Matin stood at the window, looking out across the water. He had dressed in a hip-length tunic, three-quarter pants and soft shoes, standard wear for fay men who weren’t somewhere they needed to pass as human.
“Hmm?” She made a questioning sound and noticed with pleasure that a fresh mug of tea and a plate of bread and honey awaited her attentions.
Her betrothed turned to smile at her. “I thought we might have a look around the island, if you feel up to it.”
“I will once I get this down me.” She still felt wrung out, but she was determined not to show any weakness. If Matin had spent the night with an elf maid instead of the all-too-human Tamzin, they would probably be out rock-hopping already.
“Has the Hot really gone off now?” she asked.
He hesitated. “It’s not just like snapping a switch, but it’s down to a gentle simmer. This was the nicest one I ever spent.”
“Ooh. Really?”
“Really. Last year was by far the worst, but mostly it’s a case of debriefing various partners and making awkward farewells, before going away alone and trying to make sense of it all.”
“I wonder how Olivier managed,” she said.
“What?” Matin sounded startled.
“Well, he’s—what, twenty? And Nessa said she wasn’t going to bed him for a while, if ever. He’s so fond of her, though, so how would he feel about bedding someone else, or lots of someones, when he was just longing to be with her?”
“I don’t know. That’s his business.”
“He couldn’t exactly tell her how much he wanted her, either, because that would look like blackmail. Maybe he took care of it himself.”

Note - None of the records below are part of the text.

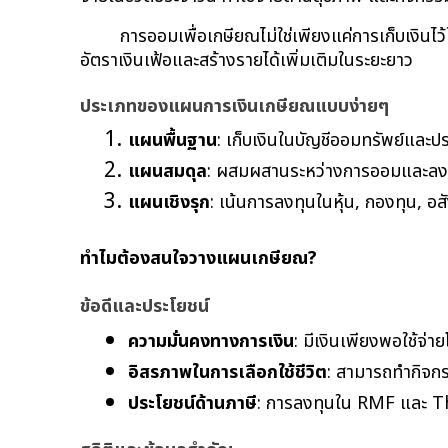
การออมเพื่อเกษียณไม่ใช่เพียงแค่การเก็บเงินไว
อัตราเงินเฟ้อและสร้างรายได้เพิ่มเติมในระยะยาว
ประเภทของแผนการเงินเกษียณแบบง่ายๆ
แผนพื้นฐาน
: เก็บเงินในบัญชีออมทรัพย์และประ
แผนสมดุล
: ผสมผสานระหว่างการออมและลง
แผนเชิงรุก
: เน้นการลงทุนในหุ้น, กองทุน, อส
ทำไมต้องสนใจวางแผนเกษียณ?
ข้อดีและประโยชน์
ความมั่นคงทางการเงิน
: มีเงินเพียงพอใช้จ่
อิสรภาพในการเลือกใช้ชีวิต
: สามารถทำกิจกรร
ประโยชน์ด้านภาษี
: การลงทุนใน RMF และ Th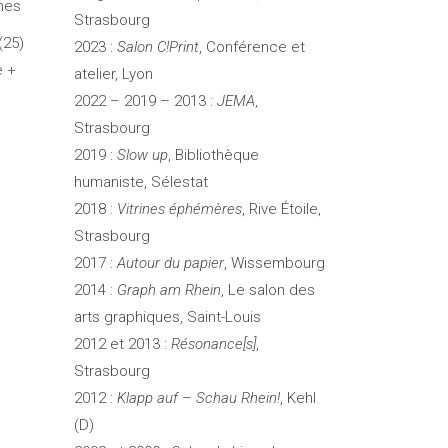
ches
Strasbourg
(25)
2023 :
Salon C!Print
, Conférence et
e +
atelier, Lyon
2022 – 2019 – 2013 :
JEMA
,
Strasbourg
2019 :
Slow up
, Bibliothèque
humaniste, Sélestat
2018 :
Vitrines éphémères
, Rive Étoile,
Strasbourg
2017 :
Autour du papier
, Wissembourg
2014 :
Graph am Rhein
, Le salon des
arts graphiques, Saint-Louis
2012 et 2013 :
Résonance[s]
,
Strasbourg
2012 :
Klapp auf – Schau Rhein!
, Kehl
(D)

“After my experience last year, I wouldn’t wish that on anyone, let alone my little brother.”
She shied away from the painful thought, but she couldn’t quite leave it alone. “Matin, why do elves get the Hot?”

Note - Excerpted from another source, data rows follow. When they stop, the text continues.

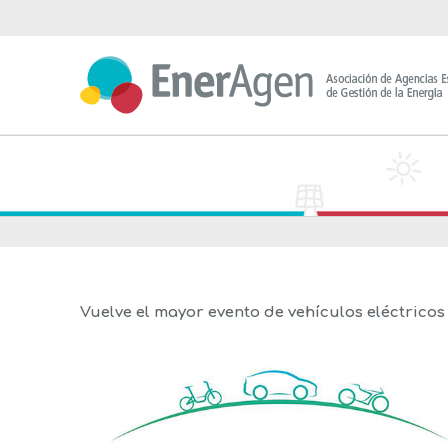
Saltar
al
contenido
Vuelve el mayor evento de vehículos eléctrico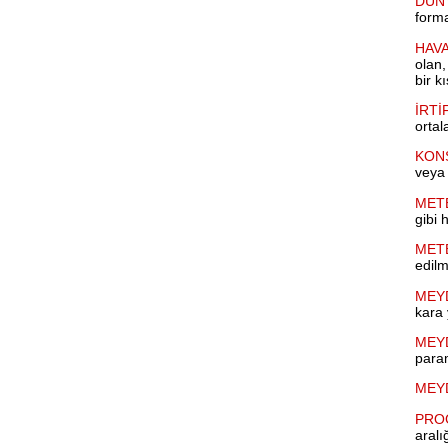
DÜNY
forma
HAVA
olan,
bir k
İRTİF
ortal
KON
veya 
MET
gibi 
MET
edilm
MEY
kara 
MEY
param
MEY
PRO
aralı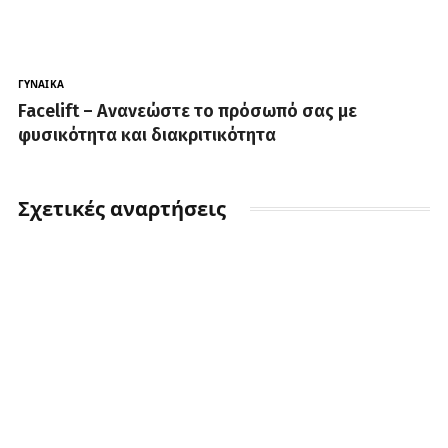
ΓΥΝΑΊΚΑ
Facelift – Ανανεώστε το πρόσωπό σας με
φυσικότητα και διακριτικότητα
Σχετικές αναρτήσεις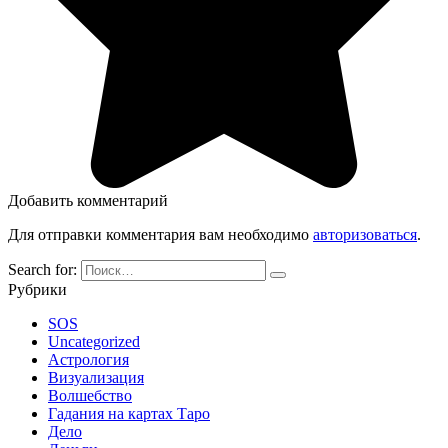
Добавить комментарий
Для отправки комментария вам необходимо
авторизоваться
.
Search for:
Рубрики
SOS
Uncategorized
Астрология
Визуализация
Волшебство
Гадания на картах Таро
Дело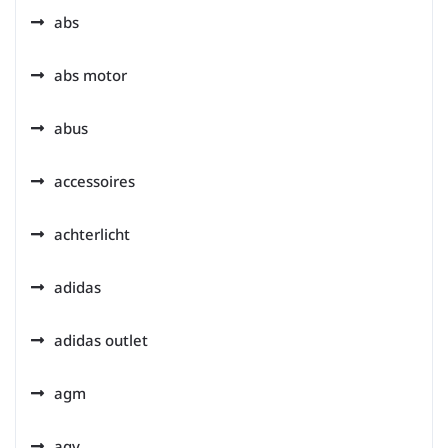
abs
abs motor
abus
accessoires
achterlicht
adidas
adidas outlet
agm
agv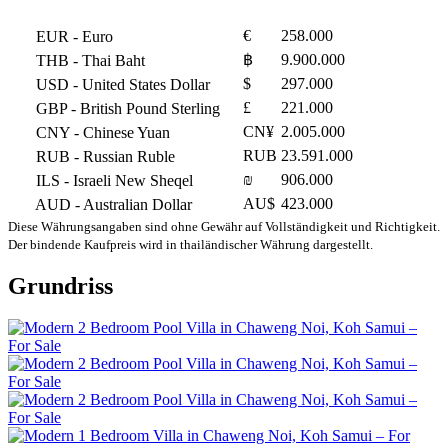
€
258.000
EUR
- Euro
฿
9.900.000
THB
- Thai Baht
$
297.000
USD
- United States Dollar
£
221.000
GBP
- British Pound Sterling
CN¥
2.005.000
CNY
- Chinese Yuan
RUB
23.591.000
RUB
- Russian Ruble
₪
906.000
ILS
- Israeli New Sheqel
AU$
423.000
AUD
- Australian Dollar
Diese Währungsangaben sind ohne Gewähr auf Vollständigkeit und Richtigkeit.
Der bindende Kaufpreis wird in thailändischer Währung dargestellt.
Grundriss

“I don’t think anyone has ever figured that out, for sure.”
“If you could do something—take something—to avoid it, would you?”
He seemed to consider that. Then he said, “No. I can’t speak for others, but I wouldn’t. It’s a part of who and what I am. And when it’s working the way it should, with a willing lover who is there for me today and forever, then it’s marvellous.”
“Even when you’re roaring.”
He gave her a quick grin. “Especially then. It’s pure release. I feel like a shooting star.“
Tamzin sighed and decided to change the subject. “I wonder how Fou is.”
“Being overindulged with pisky delicacies, I expect,” Matin said, flipping from the intensely personal to the objective without a blink.